Las recientes declaraciones del administrador del Canal de Panamá, Ricaurte Vásquez, ante el Consejo de Gabinete, provocaron una reacción predecible, aunque no por ello menos preocupante: la atención pública se desvió de los verdaderos desafíos económicos hacia la discusión reduccionista de su salario.
Vásquez advirtió que el tráfico por la vía interoceánica podría disminuir como consecuencia del enfriamiento de la economía global. Según sus estimaciones, el crecimiento mundial apenas alcanzará un 2.5% en 2026, muy por debajo del 3.2% o 3.3% previsto a inicios de este año. Esa desaceleración ya impacta directamente el comercio internacional y, por tanto, los ingresos del Canal. La proyección actual es una merma de aproximadamente 400 millones de dólares, en gran parte por una caída similar en concepto de peajes.
La respuesta en redes sociales fue casi inmediata y, como ya es habitual, emocional: “Que el administrador se baje el salario”, repitieron muchos. Es un reflejo de una frustración social legítima —la desigualdad salarial, la sensación de abandono por parte del Estado, los “salarios de hambre” frente a sueldos de élite—, pero también de una profunda confusión sobre cómo funciona una empresa del tamaño e impacto del Canal.
Bajarle el salario al administrador puede ser una consigna catártica, pero no resuelve el problema estructural ni económico que enfrenta el país. Tampoco soluciona los problemas cotidianos del panameño de a pie. El Canal de Panamá es una empresa de clase mundial, cuya operación exige liderazgo técnico, visión estratégica y capacidad para tomar decisiones en contextos complejos y volátiles.
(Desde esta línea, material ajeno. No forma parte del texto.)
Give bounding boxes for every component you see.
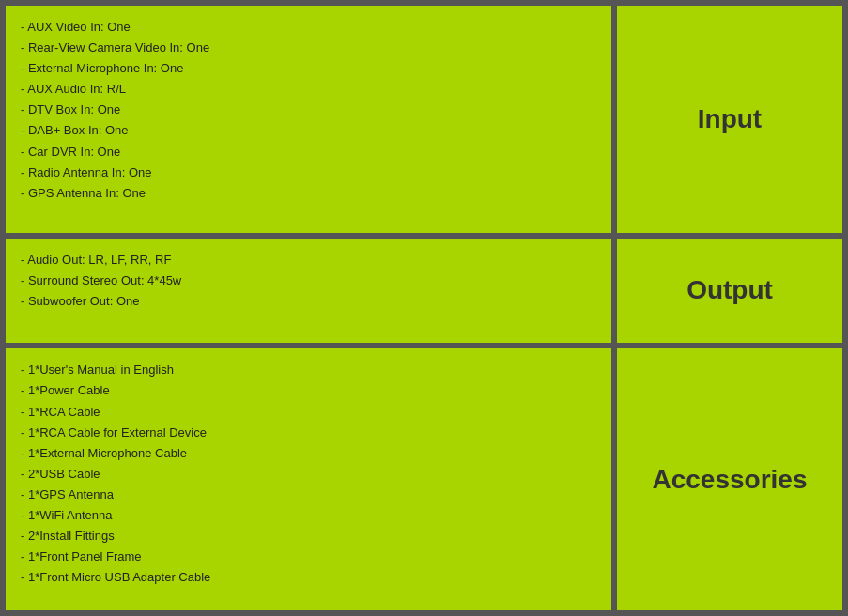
output-label-cell: Output [617, 239, 842, 344]
input-text: - AUX Video In: One - Rear-View Camera V… [21, 17, 209, 204]
accessories-label-cell: Accessories [617, 348, 842, 610]
output-label: Output [686, 275, 773, 305]
output-content-cell: - Audio Out: LR, LF, RR, RF - Surround S… [6, 239, 611, 344]
output-text: - Audio Out: LR, LF, RR, RF - Surround S… [21, 250, 181, 312]
input-row: - AUX Video In: One - Rear-View Camera V… [6, 6, 842, 233]
main-grid: - AUX Video In: One - Rear-View Camera V… [0, 0, 848, 616]
input-label-cell: Input [617, 6, 842, 233]
accessories-text: - 1*User's Manual in English - 1*Power C… [21, 360, 210, 588]
accessories-row: - 1*User's Manual in English - 1*Power C… [6, 348, 842, 610]
input-content-cell: - AUX Video In: One - Rear-View Camera V… [6, 6, 611, 233]
accessories-content-cell: - 1*User's Manual in English - 1*Power C… [6, 348, 611, 610]
output-row: - Audio Out: LR, LF, RR, RF - Surround S… [6, 239, 842, 344]
input-label: Input [698, 104, 762, 134]
accessories-label: Accessories [652, 465, 807, 495]
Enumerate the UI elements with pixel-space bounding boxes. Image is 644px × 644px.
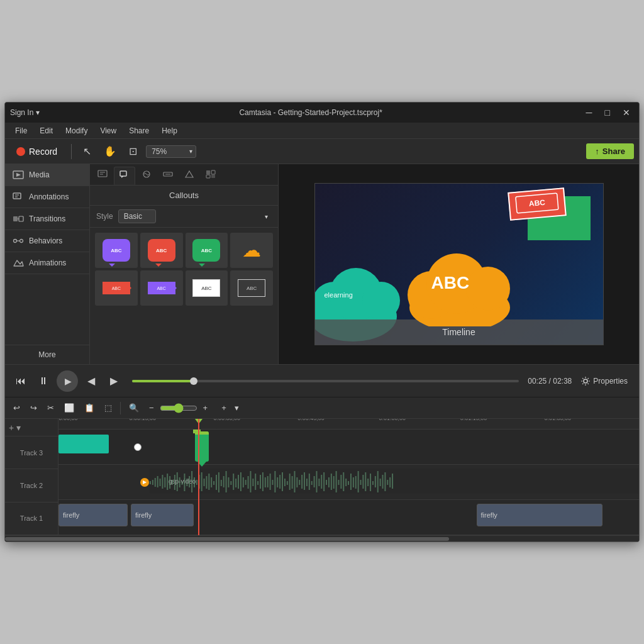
track1-clip-firefly1[interactable]: firefly bbox=[58, 504, 128, 526]
app-window: Sign In ▾ Camtasia - Getting-Started-Pro… bbox=[4, 102, 640, 542]
tab-icon5[interactable] bbox=[179, 167, 199, 185]
maximize-button[interactable]: □ bbox=[601, 106, 614, 119]
svg-rect-19 bbox=[211, 170, 215, 174]
timeline-area: ↩ ↪ ✂ ⬜ 📋 ⬚ 🔍 − + + ▾ + bbox=[5, 397, 639, 541]
menu-file[interactable]: File bbox=[10, 125, 32, 136]
time-ruler: 0:00:00;00 0:00:15;00 0:00:30;00 0:00:45… bbox=[58, 419, 639, 430]
callout-shape: ABC bbox=[103, 239, 130, 262]
callout-green-speech[interactable]: ABC bbox=[186, 233, 228, 268]
cut-button[interactable]: ✂ bbox=[44, 401, 57, 414]
sign-in-button[interactable]: Sign In ▾ bbox=[10, 108, 40, 117]
close-button[interactable]: ✕ bbox=[619, 106, 634, 119]
clip-firefly1-label: firefly bbox=[63, 511, 79, 519]
style-select[interactable]: Basic bbox=[118, 209, 156, 223]
step-back-button[interactable]: ⏮ bbox=[11, 372, 30, 391]
sidebar-item-annotations[interactable]: Annotations bbox=[5, 186, 89, 208]
callout-purple-arrow[interactable]: ABC bbox=[140, 270, 183, 306]
sidebar-item-media[interactable]: Media bbox=[5, 164, 89, 186]
scrollbar-thumb[interactable] bbox=[5, 537, 449, 541]
playhead bbox=[198, 419, 199, 535]
zoom-in-button[interactable]: + bbox=[200, 401, 211, 414]
menu-edit[interactable]: Edit bbox=[35, 125, 58, 136]
crop-tool[interactable]: ⊡ bbox=[125, 143, 141, 160]
menu-help[interactable]: Help bbox=[157, 125, 182, 136]
track3-callout-clip[interactable] bbox=[195, 431, 209, 462]
svg-point-32 bbox=[584, 379, 587, 383]
paste-button[interactable]: 📋 bbox=[81, 401, 97, 414]
tab-icon1[interactable] bbox=[92, 167, 113, 185]
tab-icon4[interactable] bbox=[158, 167, 178, 185]
pause-button[interactable]: ⏸ bbox=[34, 372, 53, 391]
callout-red-arrow[interactable]: ABC bbox=[95, 270, 138, 306]
track3-clip-teal[interactable] bbox=[58, 435, 109, 453]
share-label: Share bbox=[602, 147, 625, 156]
collapse-all-icon[interactable]: ▾ bbox=[16, 423, 21, 433]
svg-rect-20 bbox=[206, 175, 210, 178]
media-icon bbox=[13, 170, 24, 179]
next-frame-button[interactable]: ▶ bbox=[104, 372, 123, 391]
clip-firefly2-label: firefly bbox=[135, 511, 152, 519]
add-track-button[interactable]: + bbox=[218, 401, 230, 414]
copy-button[interactable]: ⬜ bbox=[61, 401, 77, 414]
track-options-button[interactable]: ▾ bbox=[231, 401, 242, 414]
progress-bar[interactable] bbox=[132, 380, 519, 382]
callout-shape: ABC bbox=[192, 279, 220, 297]
timeline-scrollbar[interactable] bbox=[5, 535, 639, 541]
sidebar-item-animations[interactable]: Animations bbox=[5, 252, 89, 274]
more-button[interactable]: More bbox=[5, 345, 89, 364]
sidebar-item-behaviors[interactable]: Behaviors bbox=[5, 230, 89, 252]
minimize-button[interactable]: ─ bbox=[582, 106, 596, 119]
track2-media-icon: ▶ bbox=[140, 478, 149, 487]
track3-row bbox=[58, 430, 639, 465]
sidebar-animations-label: Animations bbox=[29, 258, 66, 267]
title-bar: Sign In ▾ Camtasia - Getting-Started-Pro… bbox=[5, 103, 639, 123]
record-button[interactable]: Record bbox=[10, 144, 64, 159]
tab-icon3[interactable] bbox=[136, 167, 157, 185]
undo-button[interactable]: ↩ bbox=[10, 401, 23, 414]
redo-button[interactable]: ↪ bbox=[27, 401, 40, 414]
ruler-time-5: 0:01:15;00 bbox=[460, 419, 487, 421]
tab-callouts[interactable] bbox=[114, 167, 135, 185]
zoom-out-button[interactable]: − bbox=[146, 401, 157, 414]
pointer-tool[interactable]: ↖ bbox=[79, 143, 95, 160]
track2-audio-clip[interactable]: gsp-video bbox=[150, 469, 639, 494]
zoom-range-input[interactable] bbox=[160, 403, 197, 413]
zoom-select[interactable]: 75% 50% 100% bbox=[146, 145, 196, 158]
callout-shape: ABC bbox=[238, 279, 265, 297]
style-label: Style bbox=[96, 212, 113, 221]
share-button[interactable]: ↑ Share bbox=[586, 143, 634, 159]
svg-rect-21 bbox=[211, 175, 215, 178]
play-button[interactable]: ▶ bbox=[57, 370, 78, 392]
sidebar-media-label: Media bbox=[29, 170, 50, 179]
expand-all-icon[interactable]: + bbox=[9, 423, 14, 433]
svg-point-9 bbox=[20, 240, 23, 243]
tab-icon6[interactable] bbox=[201, 167, 221, 185]
progress-handle[interactable] bbox=[190, 377, 197, 385]
properties-button[interactable]: Properties bbox=[575, 374, 633, 389]
panel-area: Callouts Style Basic ▾ ABC ABC bbox=[90, 164, 279, 364]
callout-white-box[interactable]: ABC bbox=[186, 270, 228, 306]
callout-red-speech[interactable]: ABC bbox=[140, 233, 183, 268]
ruler-time-0: 0:00:00;00 bbox=[58, 419, 77, 421]
split-button[interactable]: ⬚ bbox=[101, 401, 115, 414]
prev-frame-button[interactable]: ◀ bbox=[82, 372, 101, 391]
callout-outline-box[interactable]: ABC bbox=[230, 270, 273, 306]
menu-share[interactable]: Share bbox=[124, 125, 154, 136]
menu-modify[interactable]: Modify bbox=[60, 125, 92, 136]
slide-background: elearning ABC bbox=[315, 184, 603, 345]
callout-purple-speech[interactable]: ABC bbox=[95, 233, 138, 268]
svg-point-29 bbox=[466, 267, 510, 311]
track1-clip-firefly2[interactable]: firefly bbox=[131, 504, 194, 526]
search-zoom-button[interactable]: 🔍 bbox=[126, 401, 142, 414]
sidebar-item-transitions[interactable]: Transitions bbox=[5, 208, 89, 230]
preview-canvas: elearning ABC bbox=[279, 164, 639, 364]
svg-point-8 bbox=[14, 240, 17, 243]
callout-yellow-cloud[interactable]: ☁ bbox=[230, 233, 273, 268]
hand-tool[interactable]: ✋ bbox=[100, 143, 120, 160]
preview-slide: elearning ABC bbox=[314, 183, 604, 345]
ruler-time-1: 0:00:15;00 bbox=[130, 419, 157, 421]
svg-rect-6 bbox=[19, 216, 23, 221]
menu-view[interactable]: View bbox=[95, 125, 121, 136]
svg-point-25 bbox=[362, 282, 400, 319]
track1-clip-firefly3[interactable]: firefly bbox=[477, 504, 602, 526]
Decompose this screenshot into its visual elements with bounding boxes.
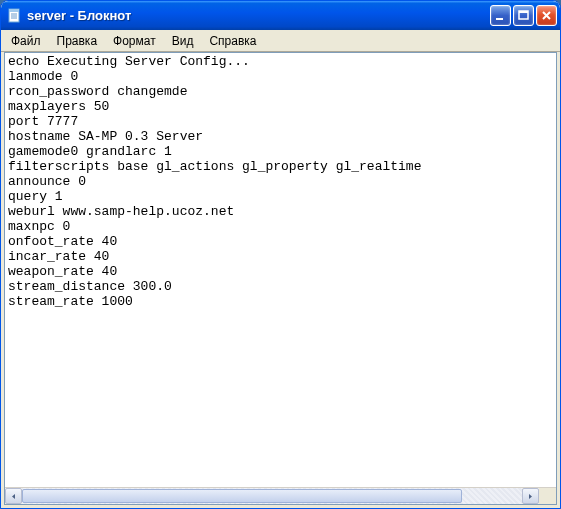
close-button[interactable] xyxy=(536,5,557,26)
svg-rect-5 xyxy=(496,18,503,20)
menu-view[interactable]: Вид xyxy=(164,32,202,50)
minimize-button[interactable] xyxy=(490,5,511,26)
notepad-window: server - Блокнот Файл Правка Формат Вид … xyxy=(0,0,561,509)
menubar: Файл Правка Формат Вид Справка xyxy=(1,30,560,52)
client-area: echo Executing Server Config... lanmode … xyxy=(4,52,557,505)
scroll-track[interactable] xyxy=(22,488,522,504)
menu-format[interactable]: Формат xyxy=(105,32,164,50)
svg-rect-7 xyxy=(519,11,528,13)
window-controls xyxy=(490,5,557,26)
window-title: server - Блокнот xyxy=(27,8,490,23)
scroll-thumb[interactable] xyxy=(22,489,462,503)
scroll-right-button[interactable] xyxy=(522,488,539,504)
notepad-icon xyxy=(7,8,23,24)
svg-rect-1 xyxy=(9,9,19,12)
menu-edit[interactable]: Правка xyxy=(49,32,106,50)
horizontal-scrollbar[interactable] xyxy=(5,487,556,504)
titlebar[interactable]: server - Блокнот xyxy=(1,1,560,30)
menu-help[interactable]: Справка xyxy=(201,32,264,50)
scroll-left-button[interactable] xyxy=(5,488,22,504)
scroll-corner xyxy=(539,488,556,504)
maximize-button[interactable] xyxy=(513,5,534,26)
text-editor[interactable]: echo Executing Server Config... lanmode … xyxy=(5,53,556,487)
menu-file[interactable]: Файл xyxy=(3,32,49,50)
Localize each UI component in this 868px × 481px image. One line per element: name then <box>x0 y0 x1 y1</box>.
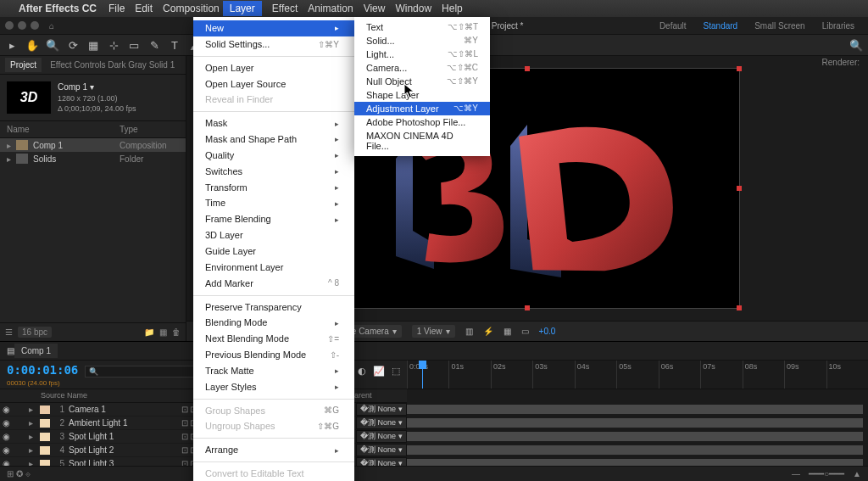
shape-tool-icon[interactable]: ▭ <box>127 38 141 52</box>
comp-thumbnail[interactable]: 3D <box>7 81 51 114</box>
zoom-in-icon[interactable]: ▲ <box>853 469 861 478</box>
zoom-tool-icon[interactable]: 🔍 <box>46 38 59 52</box>
exposure-value[interactable]: +0.0 <box>539 327 556 336</box>
menu-item[interactable]: Camera...⌥⇧⌘C <box>354 61 490 75</box>
menu-item[interactable]: Null Object⌥⇧⌘Y <box>354 75 490 88</box>
views-dd[interactable]: 1 View▾ <box>412 325 455 338</box>
home-icon[interactable]: ⌂ <box>49 21 54 31</box>
render-queue-icon[interactable]: ▤ <box>7 346 14 355</box>
transparency-icon[interactable]: ▦ <box>504 327 511 336</box>
menu-item[interactable]: Solid Settings...⇧⌘Y <box>193 36 354 53</box>
menu-item[interactable]: Shape Layer <box>354 88 490 102</box>
rotate-tool-icon[interactable]: ⟳ <box>66 38 80 52</box>
menubar-file[interactable]: File <box>108 3 125 14</box>
menubar-layer[interactable]: Layer <box>223 1 262 16</box>
col-type[interactable]: Type <box>120 125 179 134</box>
visibility-icon[interactable]: ◉ <box>0 418 12 428</box>
menu-item[interactable]: Track Matte <box>193 363 354 379</box>
menubar-effect[interactable]: Effect <box>272 3 298 14</box>
col-source[interactable]: Source Name <box>41 389 151 402</box>
menu-item[interactable]: Solid...⌘Y <box>354 34 490 48</box>
layer-row[interactable]: ◉ ▸ 5 Spot Light 3 ⊡ ⊡ �測 None ▾ <box>0 457 868 466</box>
menubar-edit[interactable]: Edit <box>135 3 153 14</box>
visibility-icon[interactable]: ◉ <box>0 432 12 441</box>
hand-tool-icon[interactable]: ✋ <box>25 38 39 52</box>
camera-tool-icon[interactable]: ▦ <box>86 38 100 52</box>
toggle-switches-icon[interactable]: ⊞ ✪ ⟐ <box>7 469 31 478</box>
menu-item[interactable]: Adjustment Layer⌥⌘Y <box>354 102 490 115</box>
ruler-tick: 0:00s <box>407 361 448 389</box>
panel-tab[interactable]: Project <box>5 58 42 72</box>
workspace-default[interactable]: Default <box>651 20 695 32</box>
menu-item[interactable]: Blending Mode <box>193 315 354 331</box>
workspace-libraries[interactable]: Libraries <box>814 20 863 32</box>
new-folder-icon[interactable]: 📁 <box>144 327 154 337</box>
current-timecode[interactable]: 0:00:01:06 <box>7 363 78 377</box>
zoom-slider[interactable]: ━━━○━━━ <box>809 469 844 478</box>
menubar-window[interactable]: Window <box>395 3 431 14</box>
pen-tool-icon[interactable]: ✎ <box>147 38 161 52</box>
menu-item[interactable]: Transform <box>193 180 354 196</box>
new-comp-icon[interactable]: ▦ <box>159 327 167 337</box>
fast-preview-icon[interactable]: ⚡ <box>483 327 493 336</box>
motion-blur-icon[interactable]: ◐ <box>358 366 366 377</box>
col-name[interactable]: Name <box>7 125 120 134</box>
layer-row[interactable]: ◉ ▸ 1 Camera 1 ⊡ ⊡ �測 None ▾ <box>0 403 868 417</box>
menu-item[interactable]: Guide Layer <box>193 243 354 260</box>
draft3d-icon[interactable]: ⬚ <box>392 366 400 377</box>
menu-item[interactable]: Mask and Shape Path <box>193 131 354 148</box>
layer-row[interactable]: ◉ ▸ 3 Spot Light 1 ⊡ ⊡ �測 None ▾ <box>0 430 868 444</box>
graph-icon[interactable]: 📈 <box>373 366 385 377</box>
visibility-icon[interactable]: ◉ <box>0 459 12 466</box>
menu-item[interactable]: Mask <box>193 115 354 131</box>
trash-icon[interactable]: 🗑 <box>172 327 181 337</box>
traffic-lights[interactable] <box>5 21 39 30</box>
region-icon[interactable]: ▭ <box>521 327 529 336</box>
menu-item[interactable]: New <box>193 20 354 36</box>
project-item[interactable]: ▸Comp 1Composition <box>0 138 186 152</box>
menu-item[interactable]: Next Blending Mode⇧= <box>193 331 354 347</box>
menu-item[interactable]: Quality <box>193 148 354 164</box>
menu-item[interactable]: Light...⌥⇧⌘L <box>354 48 490 61</box>
menu-item[interactable]: Adobe Photoshop File... <box>354 115 490 129</box>
search-icon[interactable]: 🔍 <box>849 38 863 52</box>
visibility-icon[interactable]: ◉ <box>0 405 12 414</box>
panel-tab[interactable]: Effect Controls Dark Gray Solid 1 <box>45 58 180 72</box>
workspace-small-screen[interactable]: Small Screen <box>746 20 813 32</box>
layer-row[interactable]: ◉ ▸ 2 Ambient Light 1 ⊡ ⊡ �測 None ▾ <box>0 417 868 430</box>
menu-item[interactable]: Open Layer Source <box>193 76 354 92</box>
current-time-indicator[interactable] <box>422 361 423 389</box>
timeline-tab[interactable]: Comp 1 <box>14 344 58 358</box>
menu-item[interactable]: Switches <box>193 164 354 180</box>
menu-item[interactable]: Environment Layer <box>193 260 354 276</box>
menu-item[interactable]: Add Marker^ 8 <box>193 276 354 292</box>
workspace-standard[interactable]: Standard <box>695 20 747 32</box>
interpret-icon[interactable]: ☰ <box>5 327 13 337</box>
anchor-tool-icon[interactable]: ⊹ <box>107 38 120 52</box>
time-ruler[interactable]: 0:00s01s02s03s04s05s06s07s08s09s10s <box>407 361 868 389</box>
bpc-toggle[interactable]: 16 bpc <box>18 327 52 338</box>
menu-item[interactable]: Open Layer <box>193 60 354 76</box>
type-tool-icon[interactable]: T <box>168 38 181 52</box>
menu-item[interactable]: Frame Blending <box>193 211 354 227</box>
pixel-aspect-icon[interactable]: ▥ <box>465 327 473 336</box>
menu-item[interactable]: Text⌥⇧⌘T <box>354 20 490 34</box>
app-name[interactable]: After Effects CC <box>19 3 97 14</box>
zoom-out-icon[interactable]: — <box>792 469 800 478</box>
selection-tool-icon[interactable]: ▸ <box>5 38 19 52</box>
menu-item[interactable]: 3D Layer <box>193 227 354 243</box>
menu-item[interactable]: Preserve Transparency <box>193 299 354 316</box>
menubar-view[interactable]: View <box>364 3 386 14</box>
menubar-animation[interactable]: Animation <box>308 3 353 14</box>
menu-item[interactable]: Time <box>193 195 354 211</box>
menu-item[interactable]: MAXON CINEMA 4D File... <box>354 129 490 153</box>
menu-item[interactable]: Layer Styles <box>193 379 354 395</box>
menubar-composition[interactable]: Composition <box>163 3 220 14</box>
menu-item[interactable]: Arrange <box>193 442 354 458</box>
menu-item[interactable]: Previous Blending Mode⇧- <box>193 347 354 363</box>
layer-row[interactable]: ◉ ▸ 4 Spot Light 2 ⊡ ⊡ �測 None ▾ <box>0 444 868 457</box>
visibility-icon[interactable]: ◉ <box>0 445 12 455</box>
project-item[interactable]: ▸SolidsFolder <box>0 152 186 165</box>
menubar-help[interactable]: Help <box>442 3 463 14</box>
comp-name[interactable]: Comp 1 ▾ <box>58 81 136 93</box>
Se requiere un perfil que no solo comprenda los flujos marítimos globales, sino que pueda liderar en tiempos de crisis.
¿Estamos dispuestos a que esa responsabilidad la asuma alguien menos capacitado, solo porque cuesta menos? Es una pregunta incómoda, pero necesaria.
En el mundo corporativo y estatal, los salarios de los altos ejecutivos no solo reflejan sus credenciales, sino la magnitud del impacto de sus decisiones. Si se quiere comparar, que sea con seriedad: los directores de canales como el de Suez, o de puertos estratégicos en Asia, ganan cifras incluso superiores. ¿De verdad creemos que administrar el Canal, con todo lo que representa para la economía nacional —alrededor del 6% del PIB y miles de empleos directos e indirectos—, puede hacerse con mentalidad de ahorro salarial?
No se trata de defender a una persona, sino de comprender el valor institucional del Canal. Una entidad que, año tras año, aporta dividendos significativos al Estado panameño, opera con eficiencia, es respetada a nivel internacional y, pese a los desafíos climáticos y económicos, mantiene un estándar de excelencia.
Claro está: la indignación ciudadana es válida. Hay un malestar acumulado frente al costo de la vida, la inseguridad laboral y los privilegios de ciertas élites políticas y económicas. Pero proyectar ese enojo contra una de las pocas instituciones que ha funcionado con eficiencia en las últimas décadas es, cuando menos, injusto. Y cuando más, contraproducente.
Panamá necesita una conversación más seria sobre la distribución de la riqueza, la inversión social, la reforma del Estado y el rol de las empresas públicas. Pero ese debate no puede reducirse a buscar cabezas que cortar en cada crisis. Se requiere madurez ciudadana para diferenciar entre el símbolo y el sistema, entre lo que puede cambiar y lo que debe protegerse.
Insistir en que el Canal se arregla bajando un salario es, en el mejor de los casos, ingenuo. En el peor, es sabotaje disfrazado de justicia.
El autor es máster en administración industrial.